# What the task requires
Give again, exactly and only, the lines running from the one with "Identify the location" to the end of the material below; leave out pictures.
___ Supplied information
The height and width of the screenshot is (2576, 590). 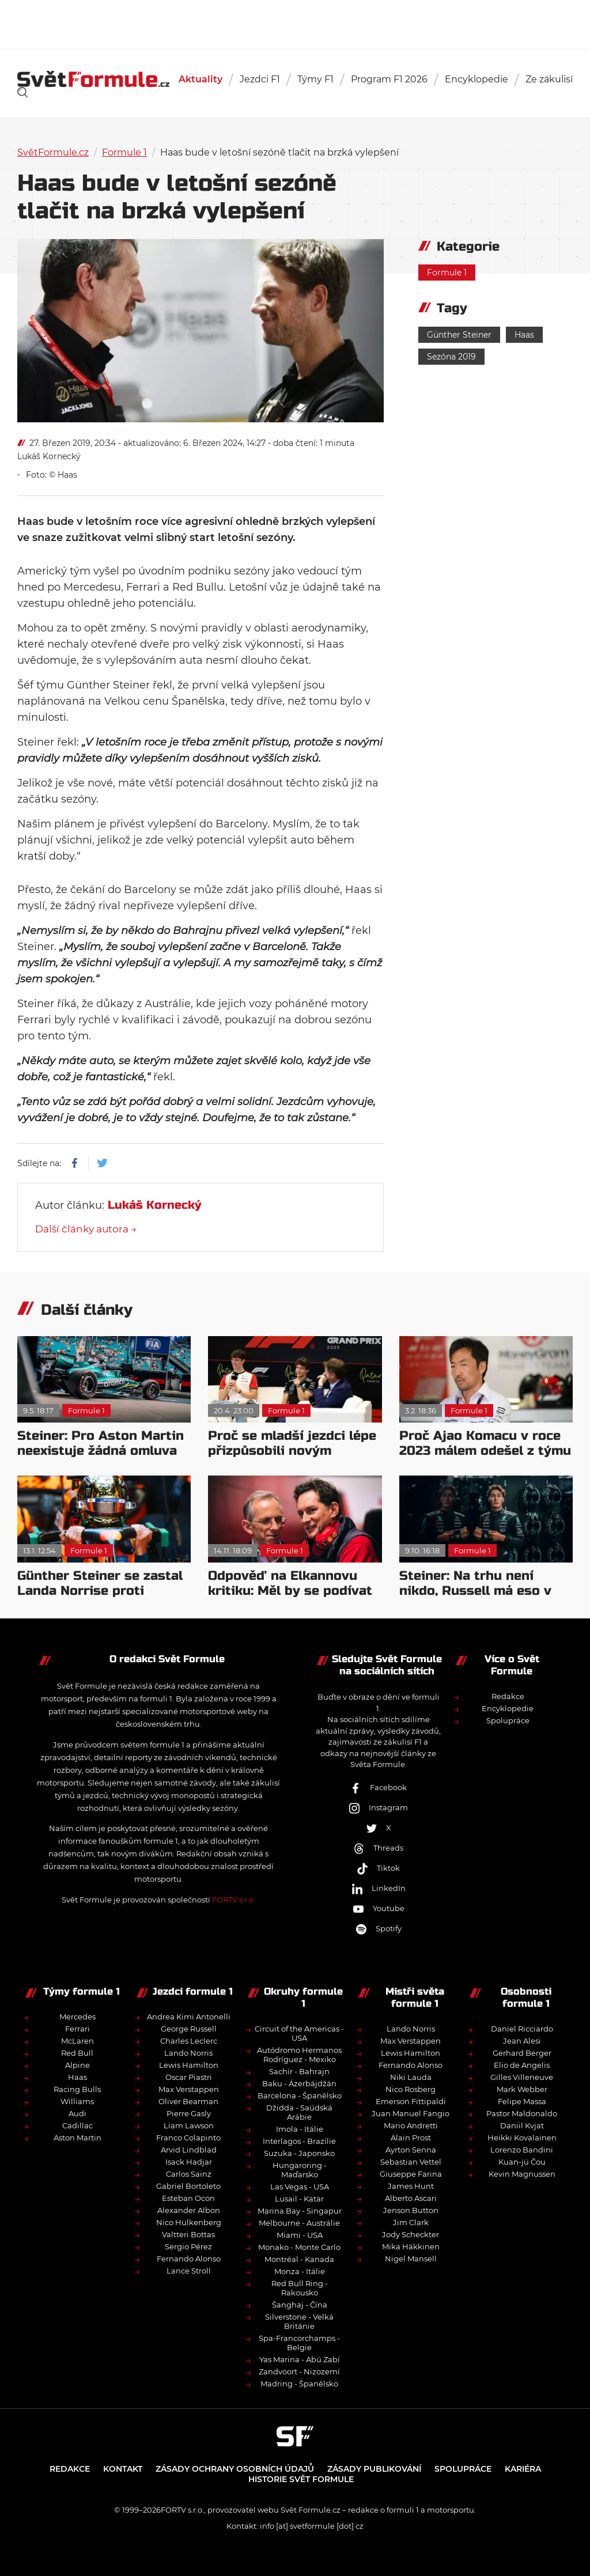 What do you see at coordinates (299, 2304) in the screenshot?
I see `Šanghaj - Čína` at bounding box center [299, 2304].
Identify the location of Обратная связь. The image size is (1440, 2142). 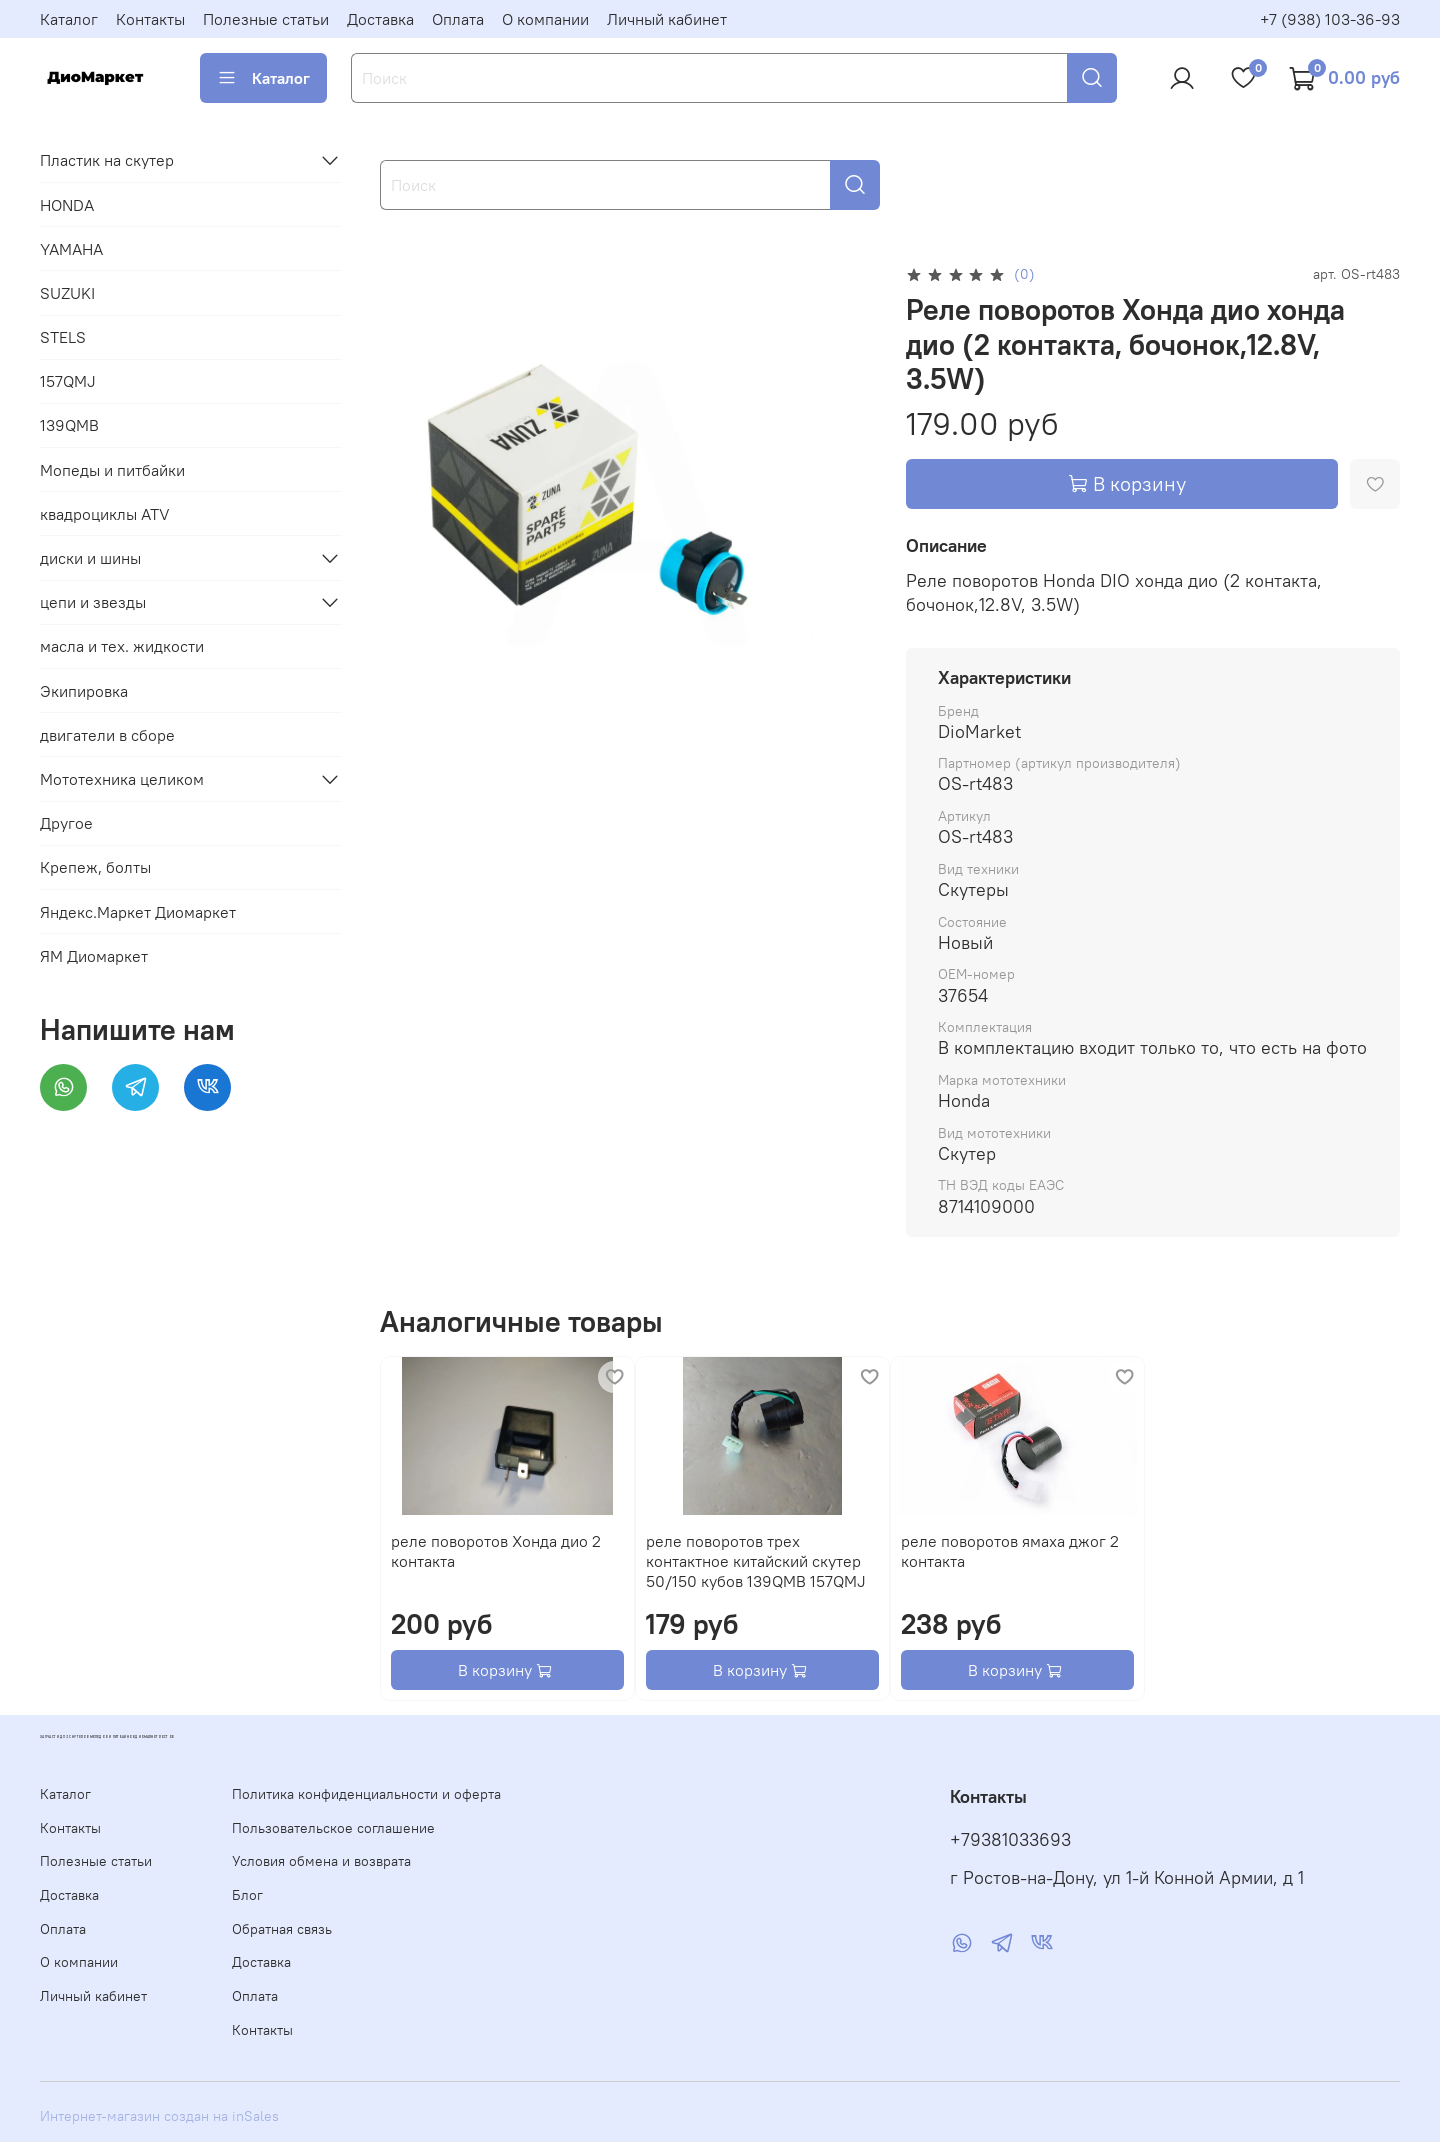
(282, 1929).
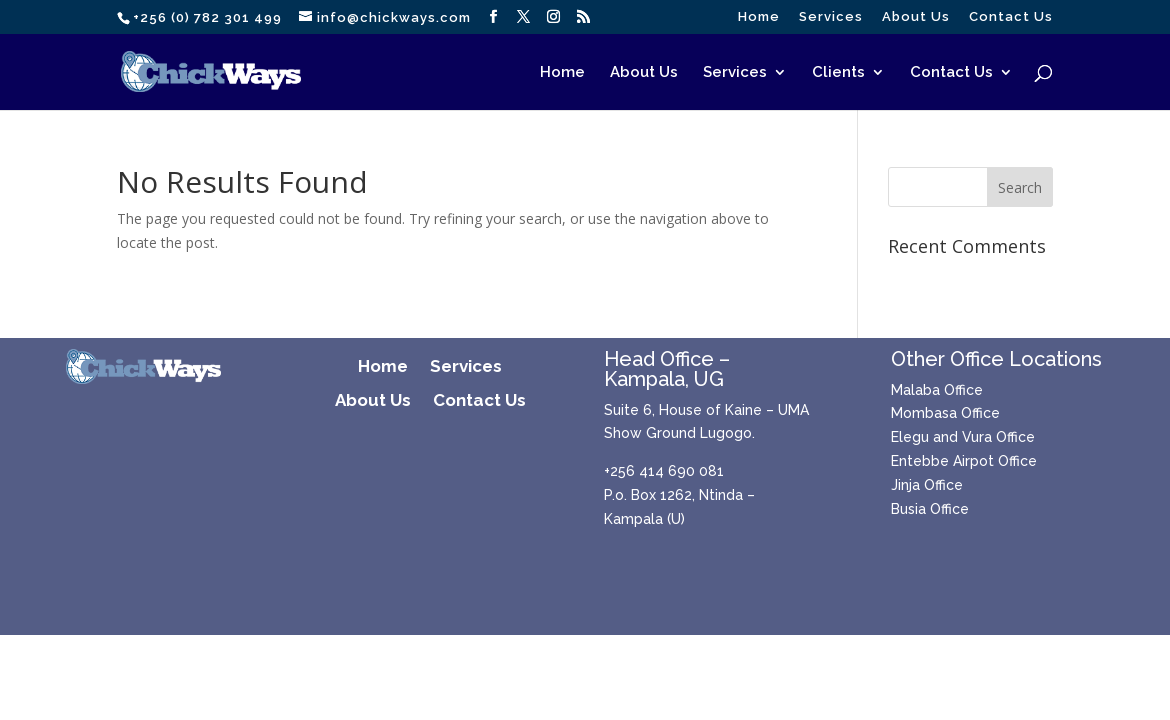  I want to click on Home, so click(759, 17).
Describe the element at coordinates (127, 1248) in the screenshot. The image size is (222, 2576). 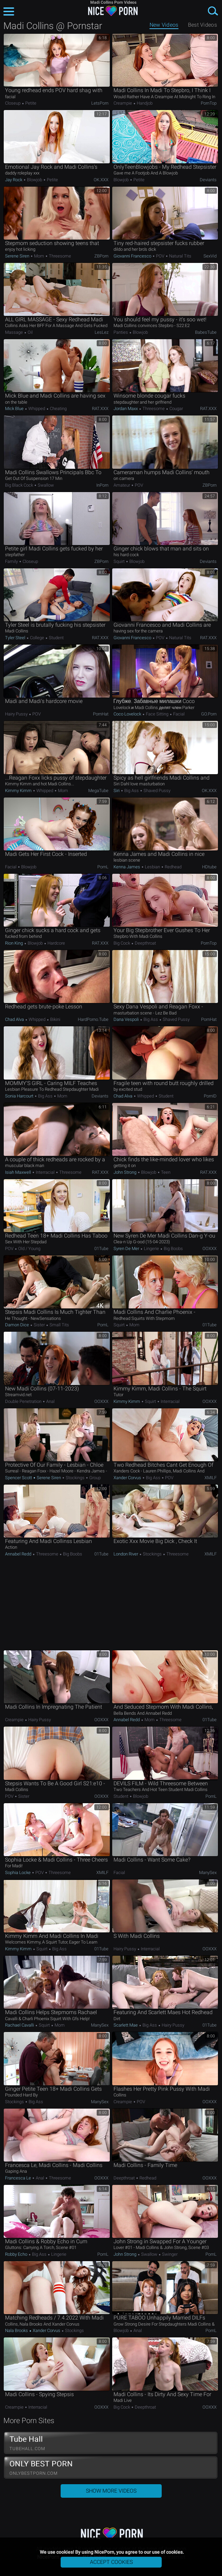
I see `Syren De Mer` at that location.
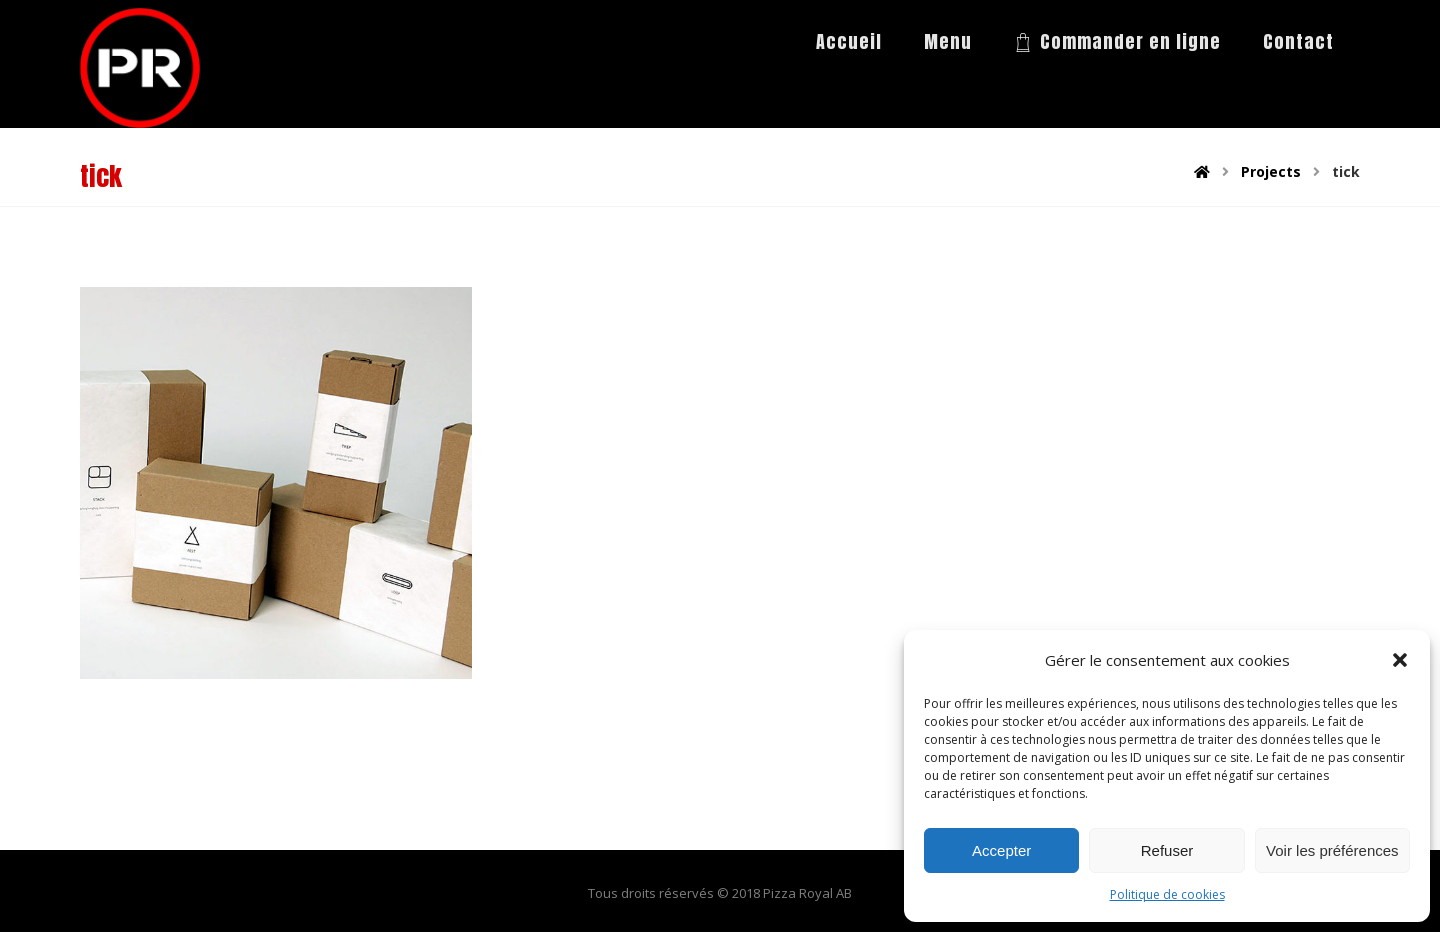 The height and width of the screenshot is (932, 1440). What do you see at coordinates (1001, 850) in the screenshot?
I see `Accepter` at bounding box center [1001, 850].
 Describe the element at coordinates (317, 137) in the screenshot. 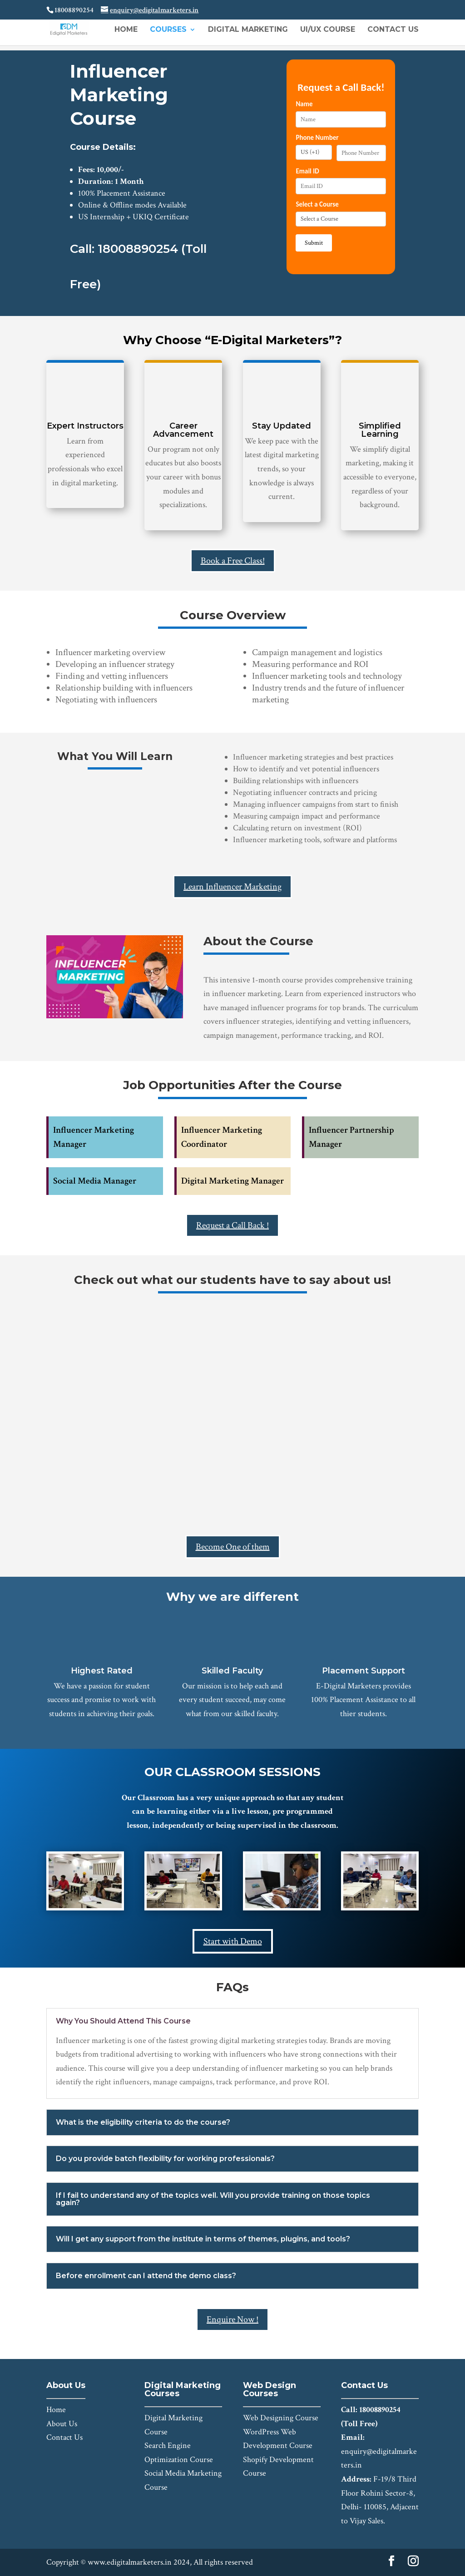

I see `Phone Number` at that location.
______
# Written response
Identify the location of Обратная связь. The image size is (1440, 2142). 
(282, 1929).
  I want to click on Home, so click(759, 17).
Describe the element at coordinates (127, 1248) in the screenshot. The image size is (222, 2576). 
I see `Syren De Mer` at that location.
 The height and width of the screenshot is (932, 1440). What do you see at coordinates (1001, 850) in the screenshot?
I see `Accepter` at bounding box center [1001, 850].
 Describe the element at coordinates (317, 137) in the screenshot. 

I see `Phone Number` at that location.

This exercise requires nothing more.